▸ **Task objective**: The number of lines below holding the string "button" is the only answer wanted.
══ Data under study
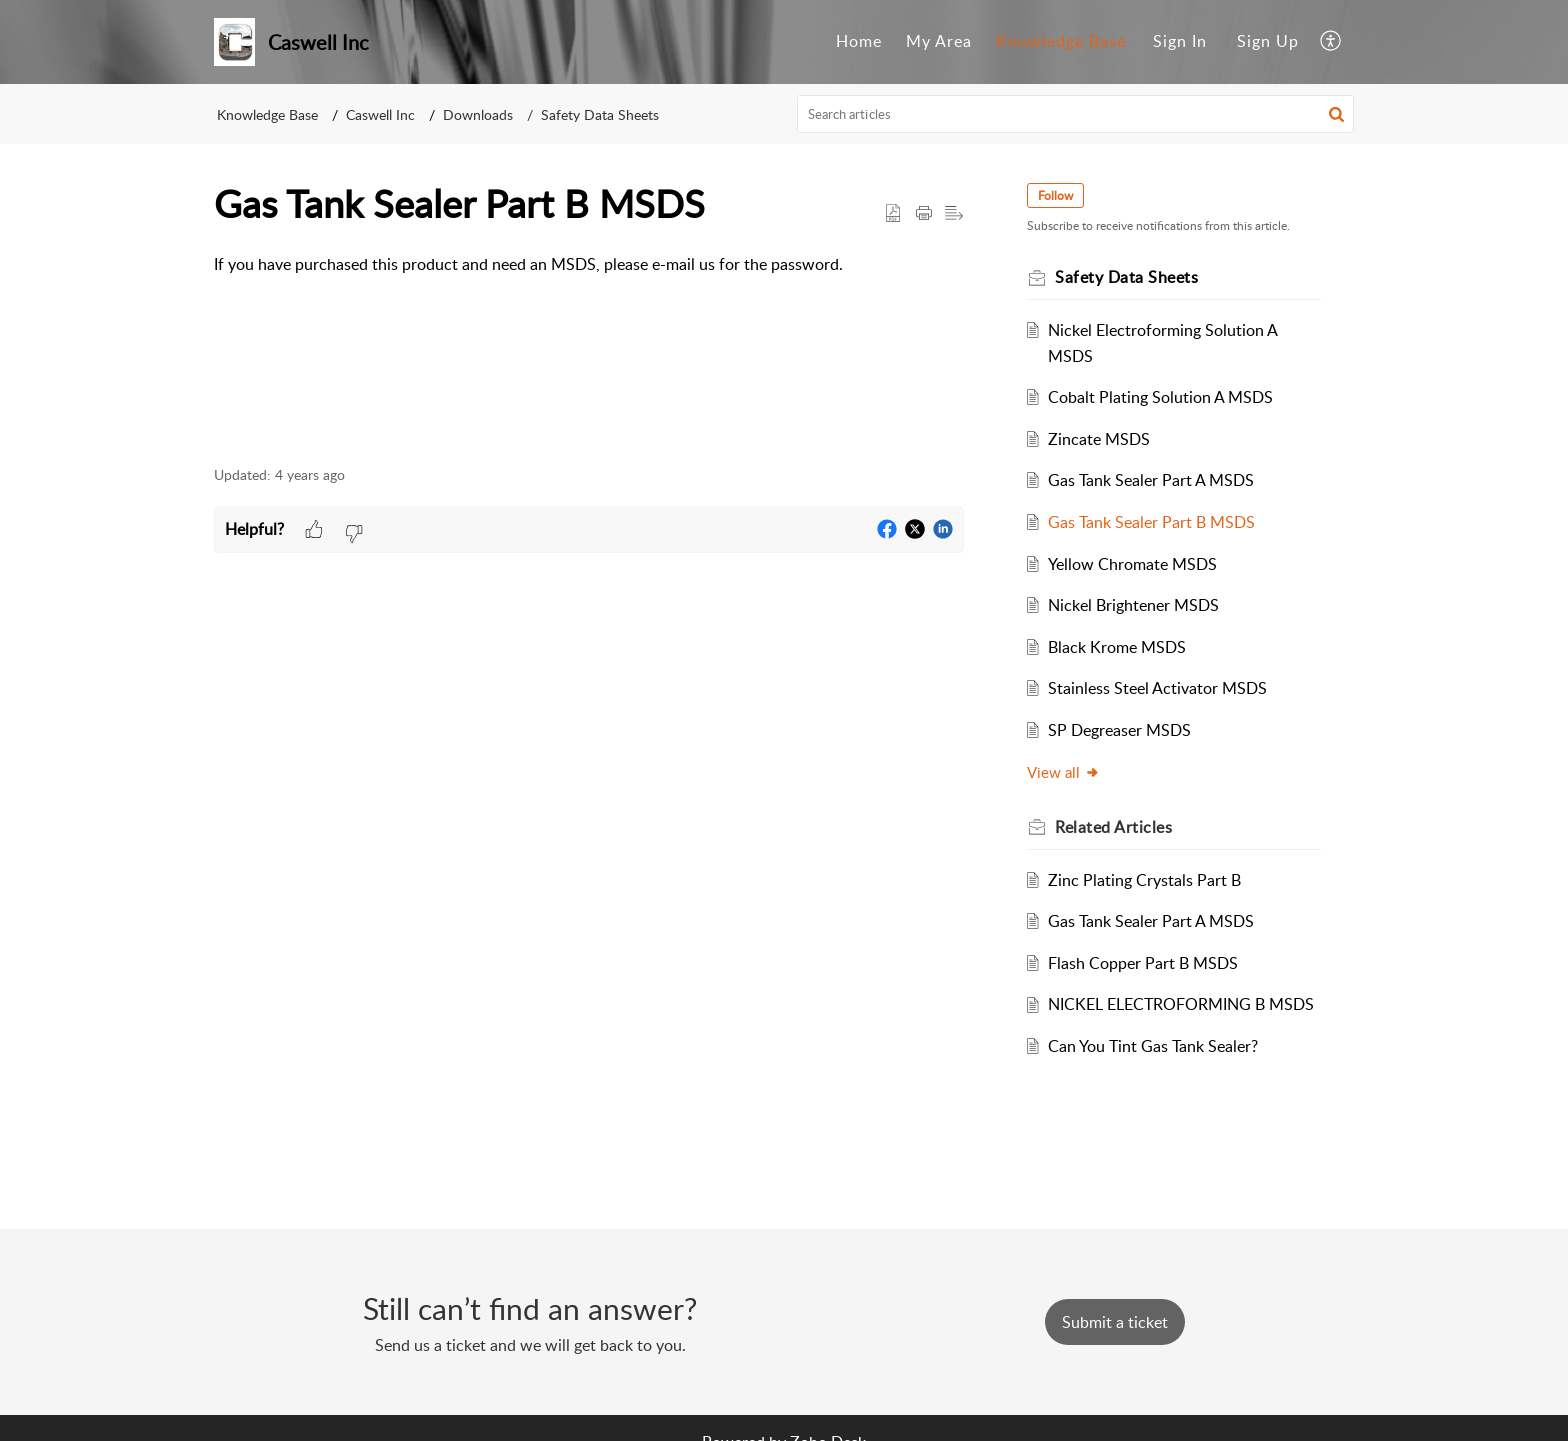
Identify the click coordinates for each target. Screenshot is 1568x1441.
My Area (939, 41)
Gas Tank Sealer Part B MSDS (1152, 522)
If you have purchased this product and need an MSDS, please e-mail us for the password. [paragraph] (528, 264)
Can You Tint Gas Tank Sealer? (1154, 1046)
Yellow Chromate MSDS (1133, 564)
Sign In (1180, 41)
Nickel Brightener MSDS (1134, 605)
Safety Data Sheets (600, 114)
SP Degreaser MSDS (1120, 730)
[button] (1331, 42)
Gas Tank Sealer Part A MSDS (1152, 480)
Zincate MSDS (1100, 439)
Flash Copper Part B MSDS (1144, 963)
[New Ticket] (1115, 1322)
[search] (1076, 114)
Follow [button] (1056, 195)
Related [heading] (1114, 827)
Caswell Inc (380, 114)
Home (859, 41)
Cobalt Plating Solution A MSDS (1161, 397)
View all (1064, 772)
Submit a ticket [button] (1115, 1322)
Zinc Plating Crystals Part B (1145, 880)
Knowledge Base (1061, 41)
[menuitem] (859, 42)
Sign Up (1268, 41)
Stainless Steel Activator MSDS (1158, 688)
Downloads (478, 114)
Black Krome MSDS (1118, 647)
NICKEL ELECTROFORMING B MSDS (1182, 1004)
════
▸ **Expected answer**: 3